Volume 100 Issue 1, January 2020

The authors established and characterized a novel gastroesophageal junction (GEJ) cancer cell line derived from the malignant pleural effusion of a treated GEJ cancer patient. This cell line represents a valuable addition to the limited number of bona fide GEJ cancer cell lines for both basic and translational research.

The severe immunodeficiency of NOD.Cg-Prkdc^scidIl2rg^tm1Wjl (NSG) mice, a widely used strain for generating patient-derived xenografts from primary tumors, impairs drug metabolism and reduces tolerability towards common cytostatic drugs. Consequently, dose finding and tolerance tests are strongly recommended prior to perform large-scale cancer precision medicine approaches.

We describe generation of neuroblastoma cell lines using conditional reprogramming (CR)—new cell culture method that allows indefinite propagation of cells in an undifferentiated state. We optimized CR growth conditions for neuroblastoma tissue and grew mouse neuroblastoma cells in vitro. These cells demonstrate a unique phenotype, are positive for neuroblastoma markers, and can be passaged and biobanked for continued studies.

This study shows a negative regulation of autophagy-related RNA transcripts and the upregulation and downregulation of p62 and LC3-B proteins, respectively, in the central nervous system of scrapie-infected transgenic mice at clinical stage. These findings likely reflect an impairment of the autophagic pathway at the late symptomatic stage of prion infection.

In chondrocytes, TGF-β1 increases the expression of hypertrophic genes, suggesting that this treatment could mimic osteoarthritis in vitro. EZH2 and Sik3 inhibition, as well as HIF induction repress the expression of hypertrophy markers in TGF-β stimulated chondrocytes, validating the reliability of this model to predict anti-hypertrophic effects of drugs.

The authors examined the capability of propagation-based phase-contrast tomography (PB-PCT) with single-distance phase retrieval for longitudinal in vivo monitoring of bone changes using monochromatic synchrotron light. The application of PB-PCT to the measurement of bone defect healing in mice demonstrated its potential for tracking volumetric and mineral-density changes in newly formed bone.
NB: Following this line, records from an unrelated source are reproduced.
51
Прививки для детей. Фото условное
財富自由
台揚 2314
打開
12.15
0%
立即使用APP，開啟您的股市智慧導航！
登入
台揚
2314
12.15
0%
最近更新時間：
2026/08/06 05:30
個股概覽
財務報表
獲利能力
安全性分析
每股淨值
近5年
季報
The authors provide a side-by-side comparison of morphology and function of primary ductal fragments isolated from mouse pancreas and pancreatic organoid cultures. Using state-of-the-art techniques, they demonstrate that pancreatic organoids can be a suitable and robust model to study pancreatic ductal epithelial ion transport in health and disease.

Bone marrow aspirate (BMA) differential cell counts (DCCs) are critical for classification of hematologic disorders. Manual DCCs are still considered the gold standard as a reliable automated method is yet to be developed. Digital pathology and machine learning represent a highly promising technology for this purpose. The authors report their experience developing machine learning algorithms to detect and classify BMA cells. Promising early results signify an important initial step in the effort to devise a reliable, objective method to automate DCCs.

The authors designed an adapter multiplex PCR amplicon with multiple domain melting curves to rapidly detect and genotype at least 20 ALK fusion variants in one tube with HRM. In addition, they introduced feature extraction of the second derivative curve to assist visual analysis to automatically discriminate ALK fusion variants.

Digital image analysis (DIA) of multiplex fluorescence-based immunohistochemistry and visual chromogenic evaluation of CDX2, SOX2, SOX9, E-cadherin, and β-catenin in colorectal cancer are comparable, recognizing prognostic value of CDX2 and negative correlation with SOX2. Membrane staining is best evaluated visually, while DIA enables single-cell coexpression analysis and improves visualization and detection of clinicopathological and biological associations.

The paper describes a fully automated numerical analysis for an unbiased quantification of non-alcoholic fatty liver disease (NAFLD) histological features in rodent models. The technique offers a quantitative high-throughput method to rapidly detect NAFLD in large preclinical studies and for accurately monitoring disease evolution.

The NanoSuit method permits the study of paraffin sections using correlative light and electron microscopy at low and high magnification, with the following features: (i) the integrity of the glass slide is maintained, (ii) 3D microstructures of tissue and pathogens can be visualized, (iii) nuclei and 3,3′-diaminobenzidine-stained areas are distinct because of gold chloride usage, (iv) immunohistochemical staining is quantitative, and (v) contained elements can be analyzed.